Treatment of anorexia nervosa in adolescents is often difficult due to the ego-syntonic nature of some of its expressions, such as the strict dieting, excessive exercising and low weight. Indeed, adolescents with anorexia nervosa, not only struggle to see these features as a problem but, on the contrary, often experience an intense sense of realization when they are able to follow their extreme and rigid dietary rules and lose weight.

According to the biological-disease model, anorexia nervosa is a mental disorder determined by biological alterations that lead the person to develop some characteristic symptoms such as:

  1. Restriction of energy intake relative to requirement, leading to a significantly low weight. 
  2. Intense fear of gaining weight or becoming fat, or persistent behavior that interferes with weight gain, even in the presence of a significantly low weight.
  3. Alteration in the way the subject experiences his own weight or shape of his body, excessive influence of weight or body shape on self-esteem levels, or persistent refusal to admit the severity of the current underweight condition.

The biological-disease model, even though not dismissing the importance of environmental risk factors, focuses mainly on genetics, neurotransmitters, neurophysiology, neuroanatomy, and so on. According to this model anorexia nervosa has primarily an organic cause related to the structure and functioning of the brain.

The biological-disease model, which is used more frequently by psychiatrists than psychologists, traditionally makes large use of psychopharmacological substances to modify the chemistry of brain functioning to treat the eating disorder. However, despite the extensive research carried out, specific biomarkers explaining the development and maintenance of anorexia nervosa that can be targeted by drugs have not yet been found. In addition, although practically all available psychopharmacological substances have been tested, none have been shown to be effective in improving the specific psychopathology of anorexia nervosa.

In recent years, a class of drugs called “atypical antipsychotics” has increasingly been used in patients with anorexia nervosa. These, also known as second-generation antipsychotics and serotonin–dopamine antagonists, are a class of drugs used for the treatment of psychiatric diseases such as schizophrenia, bipolar disorder, autism, and as an adjunct in major depressive disorder.

Atypical antipsychotics, in comparison to first-generation antipsychotics, have a lower affinity for dopaminergic receptors and an action on some serotonin receptor subtypes (such as antagonism at 5HT2A and 5HT2C). This mechanism of action allows them to not to cause extrapyramidal motor control disabilities in patients such as unsteady Parkinson’s disease-type movements, body rigidity, and involuntary tremors. However, as well as first-generation drugs, atypical antipsychotics also have sometimes severe side effects, including tardive dyskinesia (a serious movement disorder), neuroleptic malignant syndrome, and increased risk of stroke, sudden cardiac death, blood clots, and diabetes. Significant weight gain may also occur.

Atypical antipsychotics are also increasingly used in the treatment of adolescents with anorexia nervosa, because of their potential positive effects on weight regain, reduction of excessive exercising, eating-related anxiety, and overall functioning, although available studies have not yielded promising results. 

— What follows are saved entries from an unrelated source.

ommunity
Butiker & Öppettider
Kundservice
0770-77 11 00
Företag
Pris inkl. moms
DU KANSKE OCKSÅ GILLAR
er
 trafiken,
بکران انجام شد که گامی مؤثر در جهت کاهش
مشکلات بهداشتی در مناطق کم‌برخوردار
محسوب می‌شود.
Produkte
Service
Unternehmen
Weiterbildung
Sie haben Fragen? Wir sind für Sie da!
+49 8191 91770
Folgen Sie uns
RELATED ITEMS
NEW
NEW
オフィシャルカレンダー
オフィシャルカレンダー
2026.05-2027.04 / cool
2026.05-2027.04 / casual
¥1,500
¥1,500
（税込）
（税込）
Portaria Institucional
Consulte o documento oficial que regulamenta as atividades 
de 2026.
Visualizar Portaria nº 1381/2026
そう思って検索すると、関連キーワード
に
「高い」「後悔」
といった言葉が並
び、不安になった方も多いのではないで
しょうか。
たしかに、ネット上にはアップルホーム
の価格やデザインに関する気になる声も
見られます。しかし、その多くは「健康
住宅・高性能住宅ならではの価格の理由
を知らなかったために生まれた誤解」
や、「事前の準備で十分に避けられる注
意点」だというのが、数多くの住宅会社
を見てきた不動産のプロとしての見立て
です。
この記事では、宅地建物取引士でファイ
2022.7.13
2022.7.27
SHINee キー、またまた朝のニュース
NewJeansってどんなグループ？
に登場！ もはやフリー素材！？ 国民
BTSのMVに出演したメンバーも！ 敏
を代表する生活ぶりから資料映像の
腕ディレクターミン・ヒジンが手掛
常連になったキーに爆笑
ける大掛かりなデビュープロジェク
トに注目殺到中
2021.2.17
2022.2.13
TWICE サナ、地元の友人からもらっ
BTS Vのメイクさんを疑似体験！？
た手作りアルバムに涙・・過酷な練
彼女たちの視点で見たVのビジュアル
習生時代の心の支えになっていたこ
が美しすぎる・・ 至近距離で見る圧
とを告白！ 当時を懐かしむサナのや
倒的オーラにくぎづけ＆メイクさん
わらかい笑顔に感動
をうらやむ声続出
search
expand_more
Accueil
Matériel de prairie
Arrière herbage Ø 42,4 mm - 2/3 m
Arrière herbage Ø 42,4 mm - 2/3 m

Indeed, a double-blind placebo-controlled study, which evaluated the addition of olanzapine to a standard program for the treatment of 20 adolescents with anorexia nervosa, found that the change in % median body weight did not differ between the treatment groups at midpoint or end of the study. Both groups gained weight at a similar rate and had similar improvements in eating attitudes and behaviors, psychological functioning, and resting energy expenditure.

Similar conclusions have been reached in a placebo-controlled double-blind study that evaluated the safety and efficacy of risperidone in 40 young females with anorexia nervosa. The study did not show a benefit for the addition of risperidone during the weight-restoration phase of care.

These disappointing results and the presence of potential serious side effects associated with the use of atypical antipsychotics, indicate that their prescription in adolescents with anorexia nervosa has an unfavorable risk-benefit ratio. Therefore, in the absence of psychiatric comorbidities such as schizophrenia, psychosis, bipolar disorder and major depression, their use to treat adolescents with anorexia nervosa appears not to be appropriate.